Repeat each line, word for word, from the one containing "clienti acquisiti e potenziali" through the last line of the entries, and include no other output.

Collected data:
▬▬▬▬▬▬▬▬▬▬
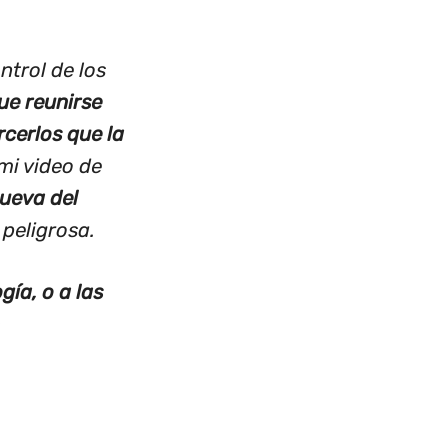
ntrol de los
ue reunirse
cerlos que la
mi video de
ueva del
peligrosa.
gía, o a las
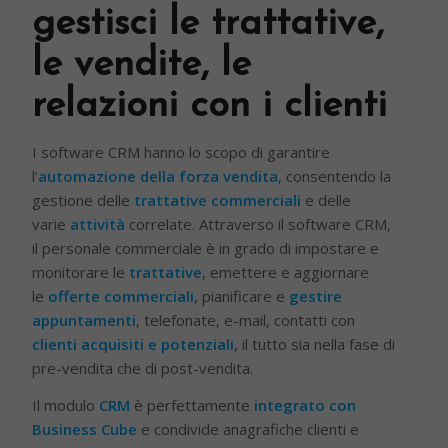
gestisci le trattative,
le vendite, le
relazioni con i clienti
I software CRM hanno lo scopo di garantire
l’
automazione della forza vendita
, consentendo la
gestione delle
trattative commerciali
e delle
varie
attività
correlate. Attraverso il software CRM,
il personale commerciale è in grado di impostare e
monitorare le
trattative
, emettere e aggiornare
le
offerte commerciali
, pianificare e
gestire
appuntamenti
, telefonate, e-mail, contatti con
clienti acquisiti e potenziali
, il tutto sia nella fase di
pre-vendita che di post-vendita.
Il modulo
CRM
è perfettamente
integrato con
Business Cube
e condivide anagrafiche clienti e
▬▬▬▬▬▬▬▬▬▬
TASK OUTPUT:
clienti acquisiti e potenziali
, il tutto sia nella fase di
pre-vendita che di post-vendita.
Il modulo
CRM
è perfettamente
integrato con
Business Cube
e condivide anagrafiche clienti e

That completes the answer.